Ungekürzter Freibetrag auf Steuerkarte 2007

Ungekürzter Freibetrag auf Steuerkarte 2007

Berufspendler können auf ihrer Lohnsteuerkarte für 2007 die Pauschale für Fahrten zur Arbeit nun doch vom ersten Kilometer an als Freibetrag eintragen lassen. Darauf verständigten sich Mitte September die zuständigen Referatsleiter von Bund und Ländern.

Damit zog der Fiskus Konsequenzen aus einem Beschluss des Bundesfinanzhofs (BFH). Dieser hatte ernste Zweifel an der zu Jahresbeginn gekürzten Pendlerpauschale erhoben. Bis das Bundesverfassungsgericht endgültig über die umstrittene Neuregelung entscheidet, werden alle Einkommensteuerbescheide von 2007 für vorläufig erklärt. Der Steuerfall bleibt bis zum Urteil „offen“. Damit solle Bürokratie vermieden werden, hieß es. Eine Entscheidung des höchsten deutschen Gerichtes wird nächstes Jahr erwartet.

Das Bundesfinanzministerium sowie einige Steuerexperten hatten allerdings vor übertriebenen Hoffnungen gewarnt, dass Karlsruhe die Neuregelung zur Pendlerpauschale tatsächlich für verfassungswidrig erklärt. Daher besteht für Arbeitnehmer, die rückwirkend den alten, ungekürzten Freibetrag auf ihrer Lohnsteuerkarte für 2007 eintragen lassen, ein finanzielles Risiko: Sollten die Verfassungsrichter die Neuregelung bestätigen, müssten diese Bürger Steuern nachzahlen.

Mit der Pauschale können die rund 15 Millionen Pendler Fahrtkosten zwischen ihrer Wohnung und Arbeitsstätte steuermindernd geltend machen. Seit Januar sind die 30 Cent je Kilometer aber nur noch vom 21. Kilometer an steuerlich absetzbar. Dagegen haben Bürger geklagt.

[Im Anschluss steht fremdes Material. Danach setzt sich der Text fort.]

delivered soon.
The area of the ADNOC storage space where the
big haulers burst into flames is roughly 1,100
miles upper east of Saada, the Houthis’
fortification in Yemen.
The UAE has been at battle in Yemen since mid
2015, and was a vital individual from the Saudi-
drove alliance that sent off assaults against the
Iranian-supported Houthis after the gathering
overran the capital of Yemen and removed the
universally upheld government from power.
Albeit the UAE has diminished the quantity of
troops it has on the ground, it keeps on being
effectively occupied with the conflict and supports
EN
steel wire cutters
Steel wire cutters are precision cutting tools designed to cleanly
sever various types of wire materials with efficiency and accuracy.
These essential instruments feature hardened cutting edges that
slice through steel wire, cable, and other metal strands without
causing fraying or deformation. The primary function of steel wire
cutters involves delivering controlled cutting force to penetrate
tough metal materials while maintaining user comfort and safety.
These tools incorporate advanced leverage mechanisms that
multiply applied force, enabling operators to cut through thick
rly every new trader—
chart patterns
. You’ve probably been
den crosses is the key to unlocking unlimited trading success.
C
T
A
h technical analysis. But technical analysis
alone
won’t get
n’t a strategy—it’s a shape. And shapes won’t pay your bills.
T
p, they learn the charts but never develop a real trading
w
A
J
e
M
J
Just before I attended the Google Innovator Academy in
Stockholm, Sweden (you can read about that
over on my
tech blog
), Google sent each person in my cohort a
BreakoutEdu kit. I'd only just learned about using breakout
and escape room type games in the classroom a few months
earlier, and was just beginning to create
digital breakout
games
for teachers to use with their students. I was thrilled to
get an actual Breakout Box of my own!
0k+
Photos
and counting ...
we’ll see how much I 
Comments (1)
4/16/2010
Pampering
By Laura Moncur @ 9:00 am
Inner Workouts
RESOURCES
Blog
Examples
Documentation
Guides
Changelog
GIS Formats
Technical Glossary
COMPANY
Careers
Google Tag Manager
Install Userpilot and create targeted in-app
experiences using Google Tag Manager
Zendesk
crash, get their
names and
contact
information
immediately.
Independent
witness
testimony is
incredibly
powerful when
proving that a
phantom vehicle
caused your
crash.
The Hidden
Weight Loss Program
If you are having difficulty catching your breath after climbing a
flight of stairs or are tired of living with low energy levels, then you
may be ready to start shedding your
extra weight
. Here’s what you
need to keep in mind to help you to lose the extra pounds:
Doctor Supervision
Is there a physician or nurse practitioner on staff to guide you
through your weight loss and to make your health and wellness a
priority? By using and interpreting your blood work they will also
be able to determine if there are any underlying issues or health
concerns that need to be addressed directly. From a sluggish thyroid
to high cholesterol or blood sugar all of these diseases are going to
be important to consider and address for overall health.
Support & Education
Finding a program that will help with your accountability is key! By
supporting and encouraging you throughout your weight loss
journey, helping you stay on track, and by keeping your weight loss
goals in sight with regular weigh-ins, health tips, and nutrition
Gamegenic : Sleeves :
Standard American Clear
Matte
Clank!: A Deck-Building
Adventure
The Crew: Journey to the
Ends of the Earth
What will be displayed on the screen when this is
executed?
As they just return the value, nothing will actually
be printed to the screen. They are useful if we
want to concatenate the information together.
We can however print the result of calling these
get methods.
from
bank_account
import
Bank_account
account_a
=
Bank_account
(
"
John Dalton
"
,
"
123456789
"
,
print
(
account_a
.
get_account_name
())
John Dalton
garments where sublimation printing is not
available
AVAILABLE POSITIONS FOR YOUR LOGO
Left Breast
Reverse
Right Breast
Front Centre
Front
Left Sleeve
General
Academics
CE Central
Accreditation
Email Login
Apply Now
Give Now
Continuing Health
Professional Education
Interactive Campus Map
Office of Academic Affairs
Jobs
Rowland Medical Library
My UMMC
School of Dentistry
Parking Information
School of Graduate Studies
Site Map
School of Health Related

Hintergrund für die Position des Finanzministeriums ist auch, dass drei von fünf Finanzgerichten entschieden, es sei verfassungskonform, Fahrtkosten nicht mehr als Werbungskosten anzusehen und nur noch in Härtefällen ab 20 km Pendlern unter die Arme zu greifen.

Für Fahrten vom 20. Entfernungskilometer an kann bereits nach geltendem Recht ein Freibetrag eingetragen werden, da es dafür die entsprechende Härtefallregelung gibt. Darüber gibt es keinen Streit. Bisher hatten Finanzämter nur die gekürzte Pauschale als Freibetrag akzeptiert. Bei Anträgen auf Lohnsteuerermäßigung hatten sie die alte, höhere Kilometerzahl abgelehnt. Nun können sie eine Eintragung nach altem Recht nun vorsorglich zulassen, bis Karlsruhe entscheidet.

Das Finanzministerium erklärte, für Eintragungen von Freibeträgen auf der Lohnsteuerkarte werde es ein „unbürokratisches und schnelles, gleichwohl dem geltenden Recht entsprechendes, Verfahren geben“. Steuerpflichtigen, die wegen der Eintragung eines Freibetrags auf der Lohnsteuerkarte beim Finanzamt vorsprechen, werde ermöglicht, ihren Einspruch und ihren Antrag auf Aussetzung der Vollziehung zu Protokoll zu erklären. Anschließend werde sogleich der Freibetrag für die ersten 20 Entfernungskilometer eingetragen. Damit könne der Bürger diesen bis Ende des Jahres geltend machen, obwohl das Gesetz diesen Anspruch nicht vorsieht.